Department of Computer Science, Old Dominion University, Norfolk, VA 23529, USA.
BMC Bioinformatics. 2010 Jan 18;11 Suppl 1(Suppl 1):S44. doi: 10.1186/1471-2105-11-S1-S44.
The current advances in electron cryo-microscopy technique have made it possible to obtain protein density maps at about 6-10 A resolution. Although it is hard to derive the protein chain directly from such a low resolution map, the location of the secondary structures such as helices and strands can be computationally detected. It has been demonstrated that such low-resolution map can be used during the protein structure prediction process to enhance the structure prediction.
We have developed an approach to predict the 3-dimensional structure for the helical skeletons that can be detected from the low resolution protein density map. This approach does not require the construction of the entire chain and distinguishes the structures based on the conformation of the helices. A test with 35 low resolution density maps shows that the highest ranked structure with the correct topology can be found within the top 1% of the list ranked by the effective energy formed by the helices.

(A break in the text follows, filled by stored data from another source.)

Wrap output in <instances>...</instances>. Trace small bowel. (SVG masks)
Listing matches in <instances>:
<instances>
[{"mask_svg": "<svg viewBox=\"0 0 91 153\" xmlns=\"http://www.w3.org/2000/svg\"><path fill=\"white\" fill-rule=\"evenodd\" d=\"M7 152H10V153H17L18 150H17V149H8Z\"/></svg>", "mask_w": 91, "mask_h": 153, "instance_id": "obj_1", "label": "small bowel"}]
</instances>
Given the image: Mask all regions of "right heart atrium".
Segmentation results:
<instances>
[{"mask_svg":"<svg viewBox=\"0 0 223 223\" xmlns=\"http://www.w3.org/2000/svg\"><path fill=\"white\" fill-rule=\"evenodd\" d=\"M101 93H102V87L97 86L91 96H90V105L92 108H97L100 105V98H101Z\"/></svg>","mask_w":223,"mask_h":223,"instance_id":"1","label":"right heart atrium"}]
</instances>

The results in this paper suggest that it is possible to eliminate the great majority of the bad conformations of the helices even without the construction of the entire chain of the protein. For many proteins, the effective contact energy formed by the secondary structures alone can distinguish a small set of likely structures from the pool.

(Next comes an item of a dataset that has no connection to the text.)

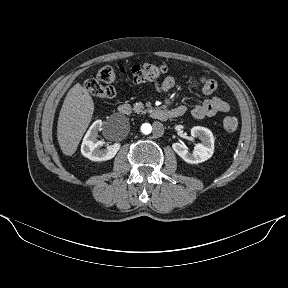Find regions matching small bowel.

目前电子低温显微镜技术的进展已经使得在约 6-10埃分辨率下获得蛋白质密度图成为可能。尽管很难从如此低的分辨率图中直接推导出蛋白质链,但可以通过计算来检测二级结构如螺旋和链的位置。已经证明,这种低分辨率的地图可以在蛋白质结构预测过程中使用,以增强结构预测。
我们已经开发了一种从低分辨率蛋白质密度图中检测到的螺旋骨架的三维结构预测方法。该方法不需要构建整个链,并基于螺旋的构象来区分结构。对 35 个低分辨率密度图的测试表明,在通过螺旋形成的有效能量排序的列表中,排名前 1%的结构中可以找到具有正确拓扑结构的最高排名结构。
本文的结果表明,即使不构建蛋白质的整个链,也有可能消除螺旋的绝大多数不良构象。对于许多蛋白质来说,仅由二级结构形成的有效接触能量就可以将一小部分可能的结构从池中区分出来。